Twin Oaks don't listen to these jerks! They are all paid by Sherwin williams to promote their over priced paints. My favorite paint is Behr. Its reasonably priced, goes on smooth and covers in one coat!

Good luck!!


----------



## camaroman2125 (Apr 13, 2006)

> They are all paid by Sherwin williams to promote their over priced paints


That was supposed to be a secret. Now you ruined it for us.:laughing:


----------



## Dave Mac (Jan 30, 2006)

As long as you buy the top of the line stuff from SW, BM, Duron, Porter, you should be good to go.

I prefer Durations


----------



## chris n (Oct 14, 2003)

RadRemod said:


> Twin Oaks don't listen to these jerks! They are all paid by Sherwin williams to promote their over priced paints. My favorite paint is Behr. Its reasonably priced, goes on smooth and covers in one coat!
> 
> Good luck!!


DO NOT forget IT PRIMES ITSELF also:w00t:


----------



## chris n (Oct 14, 2003)

I tend to use Duron or BM


----------



## NAV (Sep 5, 2008)

twinoaks said:


> Live in N. Texas. Which is the best exterior paint on the market?


Beahr Translucent Base Exterior Acrylic


----------



## vandyandsons (Dec 23, 2008)

If cost is an issue, Sherwin Williams A100

If cost is not an issue, Sherwin Williams Duration (Exterior obviously)

If the substrate is raw/ unprimed, I prime with SW A100 oil primer.

I'm a SW guy.


----------



## Duckwarrior (Jun 14, 2009)

twinoaks said:


> Live in N. Texas. Which is the best exterior paint on the market?


Honestly, a lot of high quality paints will still have above average product failure rates in certain regions due to climate, etc. etc. So make sure if you're looking at products that they've done well in climates similar to where the product will be applied. Regardless of what CR or whoever says.


----------



## jeremy30 (Dec 16, 2009)

behr ultra premium is the best as far as i have seen as far as mildew it is the only one with nano particles that i know of


----------



## THINKPAINTING (Feb 24, 2007)

You can come visit my area of New England and I will show lots and lots of Exterior homes painted with Duration that are absolutely not holding up as promised.

These homes have been painted the right way and done by professional contractors. Some homes were properly prepped and then primed and finished with Duration and some were oil primed.

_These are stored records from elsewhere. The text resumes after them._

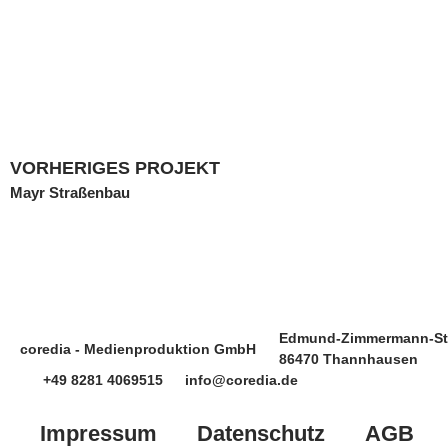
VORHERIGES PROJEKT
Mayr Straßenbau
Edmund-Zimmermann-St
coredia - Medienproduktion GmbH
86470 Thannhausen
+49 8281 4069515
info@coredia.de
Impressum
Datenschutz
AGB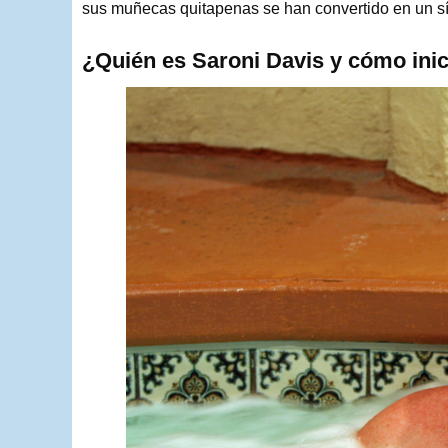
sus muñecas quitapenas se han convertido en un sí
¿Quién es Saroni Davis y cómo inici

I was one of the first contractors to be given Duration to try out when it first came around as well as two others (contractors).

I look out my office window at a building we painted a few years ago with Duration, we stripped the old finish off primed with oil and put 2 cts Duration and guess what..........does not look any better than any other exterior we’ve done, as matter of fact the finish has dulled big time....

I call um like I see them and we use what ever paint works the best for us, but remember this when trying something new just cause SW says its the best :w00t: doesn’t mean it is.....

We have also used Aura, Fortis and Muralo Endurance which for us is the best of the lot as far as miracle exterior paints.

Just my 2 cts, if Duration works for you than Great that’s all that counts.


----------



## Mr. Mike (Dec 27, 2008)

I prefer Aura,


----------



## alanbj (Feb 19, 2009)

glidden speed coat:thumbup:


----------



## jfranklin (Apr 18, 2009)

Porter's Acri Sheild


----------